For the deluxe version, grab a couple of extra clips and a clear plastic universal in-line fuel filter and stick this in the return line in the engine bay so you can see the fuel returning, that helps greatly when diagnosing stuck fuel pressure regulators / dodgy fuel pumps / electrical faults as you can see at a glance if fuel is returning at the expected rate. The return is the one that goes from the fuel pressure regulator on the back of the plenum, sometimes people think it works the other way round.

Cheers FridgeFreezer, I got the tank out yesterday and althought the outside is quite rusted to hell, the inside is clean as a whistle :D . I pumped it out by wiring the punp to the numberplate light since the ecu would only run it for a couple of seconds unless the engine is running... Anyway, even when I upended the tank to get the last 2 gallons :blink: that were left in there when the pump started blowing air, all I got was beautifully clean petrol :P

That said I will be applying your idea of a clear filter in the return line - I like that...

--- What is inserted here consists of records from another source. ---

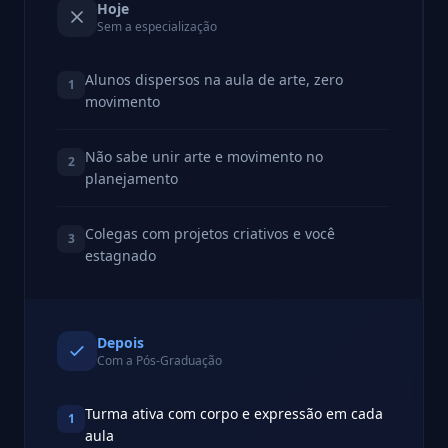
Hoje
Sem a especialização
Alunos dispersos na aula de arte, zero
1
movimento
Não sabe unir arte e movimento no
2
planejamento
Colegas com projetos criativos e você
3
estagnado
Depois
Com a Pós-Graduação
Turma ativa com corpo e expressão em cada
1
aula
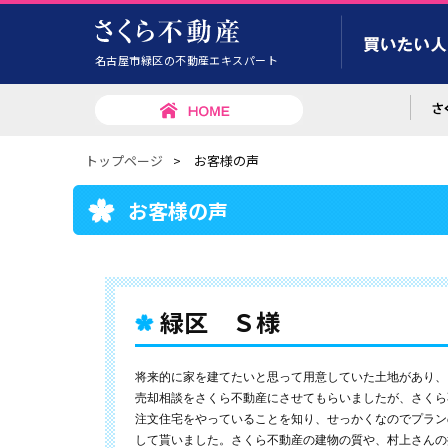
名古屋市緑区の不動産エキスパート
トップページ
>
お客様の声
お客様の声
緑区 Ｓ様
将来的に家を建てたいと思って用意していた土地があり、
売却相談をさくら不動産にさせてもらいましたが、さくら
注文住宅をやっていることを知り、せっかくなのでプラン
して貰いました。さくら不動産の建物の質や、村上さんの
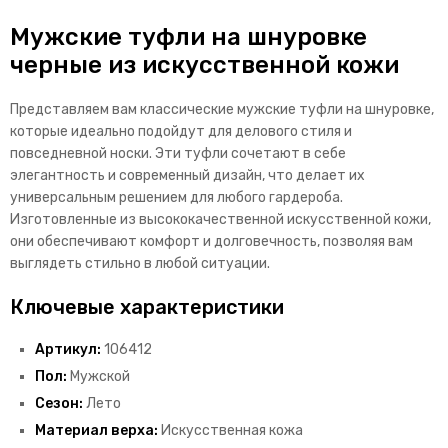
Мужские туфли на шнуровке
черные из искусственной кожи
Представляем вам классические мужские туфли на шнуровке,
которые идеально подойдут для делового стиля и
повседневной носки. Эти туфли сочетают в себе
элегантность и современный дизайн, что делает их
универсальным решением для любого гардероба.
Изготовленные из высококачественной искусственной кожи,
они обеспечивают комфорт и долговечность, позволяя вам
выглядеть стильно в любой ситуации.
Ключевые характеристики
Артикул:
106412
Пол:
Мужской
Сезон:
Лето
Материал верха:
Искусственная кожа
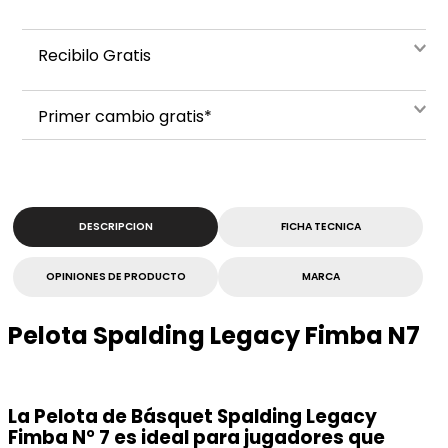
Recibilo Gratis
Primer cambio gratis*
DESCRIPCION
FICHA TECNICA
OPINIONES DE PRODUCTO
MARCA
Pelota Spalding Legacy Fimba N7
La Pelota de Básquet Spalding Legacy
Fimba N° 7 es ideal para jugadores que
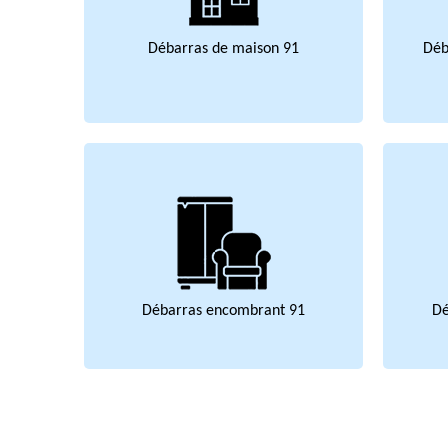
Débarras de maison 91
Déb
Débarras encombrant 91
Dé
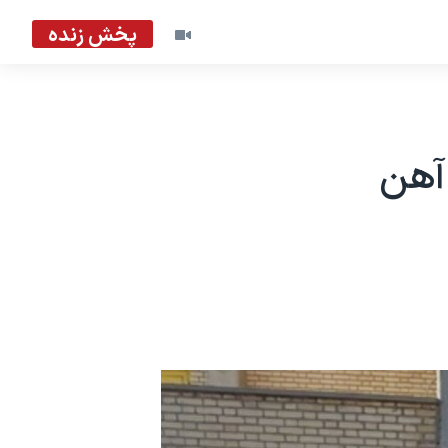
پخش زنده
آهن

The problem with my local motor factor is the cost - I think about £1 a foot if I remember rightly from when I replaced a short section a while ago... I was thinking that suitable industrial hose might be cheaper.. I'll have a look in the book for a 'hydraulics shop' - I think there is one between Tescos and B&Q ;)

I also like the sound of Peter Rainbird's idea for the fuel pump hatch - I'll be doing that too :)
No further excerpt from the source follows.